The Neiswanger Institute for Bioethics at Loyola University

The Juice of Humanness

Richard Dawkins' blog discusses embryonic stem cell research, and while he hs nothing particularly earth-shattering to say, and repeats without coming anywhere close to citing an argument that has been made (um, by us, with an extensive response by Gil Meilaender in the Hastings Center Report, a response in which he basically calls us Nazis), he does make some pretty Dawkins-like comments about moral standing of embryos relative others, so if you are anything like the rest of my Dawkins-loving friends, you'll find it interesting that he refers to objections to embryonic stem cell research as "fundamentally un-evolutionary:"
...partly a mystical reverence for humanness, as though all cells of Homo sapiens are suffused with a divine essence, some sort of sacred juice called Homsap, which no other species possesses.* Such a notion is fundamentally un-evolutionary. At what point in the line of descent from the common ancestor we share with chimpanzees, was the divine essence first injected? If you set aside what it will eventually grow into, there is no important difference between a human blastocyst and that of any other mammal. So we are left with the fact that human blastocysts, which can feel nothing now, have the future potential eventually to develop into beings that are capable of human suffering, human loves, hates and fears, human consciousness. It seems to me an inadequate basis for an ethical decision. Even if you disagree, you should surely at least consider the relative moral status of an Iraqi or Lebanese whose capacity to suffer is not just potential in the future, but here and now in the present.

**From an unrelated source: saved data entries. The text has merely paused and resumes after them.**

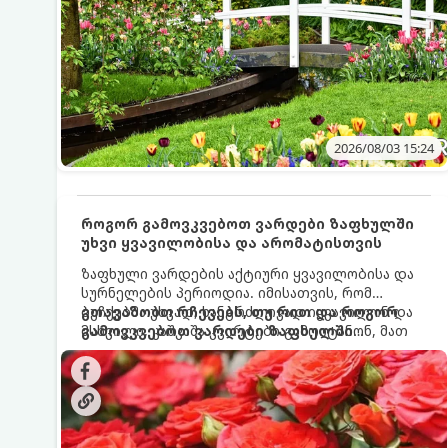
2026/08/03 15:24
როგორ გამოვკვებოთ ვარდები ზაფხულში
უხვი ყვავილობისა და არომატისთვის
ზაფხული ვარდების აქტიური ყვავილობისა და
სურნელების პერიოდია. იმისათვის, რომ
ბუჩქებმა უხვად, ხანგრძლივად იყვავილონ და
გთავაზობთ რჩევებს, თუ რით და როგორ
მსხვილი, კაშკაშა კვირტები გამოიტანონ, მათ
გამოვკვებოთ ვარდები ზაფხულში
რეგულარული და სწორი გამოკვება
საუკეთესო შედეგის მისაღწევად:
სჭირდებათ. ზაფხულის პერიოდში მცენარის
მოთხოვნილებები იცვლება, ამიტომ
მნიშვნელოვანია ვიცოდეთ, რომელი სასუქები
გამოიყენება ამ დროს.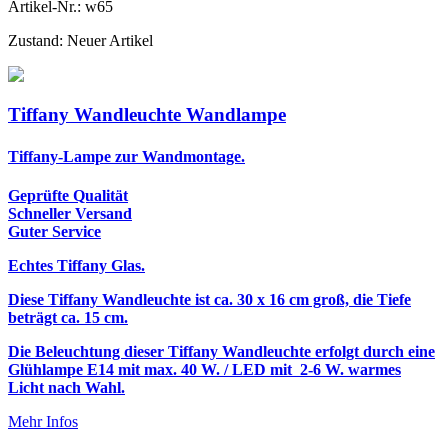
Artikel-Nr.:
w65
Zustand:
Neuer Artikel
Tiffany Wandleuchte Wandlampe
Tiffany-Lampe zur Wandmontage.
Geprüfte Qualität
Schneller Versand
Guter Service
Echtes Tiffany Glas.
Diese Tiffany Wandleuchte ist ca. 30 x 16 cm groß, die Tiefe
beträgt ca. 15 cm.
Die Beleuchtung dieser Tiffany Wandleuchte erfolgt durch eine
Glühlampe E14 mit max. 40 W. / LED mit 2-6 W. warmes
Licht nach Wahl.
Mehr Infos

If you ask me whether I care more about the destruction of a blastocyst, which theoretically has the potential to develop into a conscious human being, or the painful killing of an adult cow in an abattoir which has already reached its full potential, my answer is not in doubt. If I see a terrified cow about to have its throat cut by a Jewish or Muslim slaughterman who insists, purely for religious reasons, that it must be fully conscious when the knife hits, I want to intervene on its behalf. If I see a human blastocyst the size of a pinhead about to be flushed down the drain, do I want to intervene on its behalf? Oh come on, get real."

[hat tip: Rob Baird]

comments

Well, that's a surprise - I wouldn't have pegged Dawkins as anti-speciesist.

How do someone's mirror neurons get this skewed?

That's fairly typical Dawkins for you right there.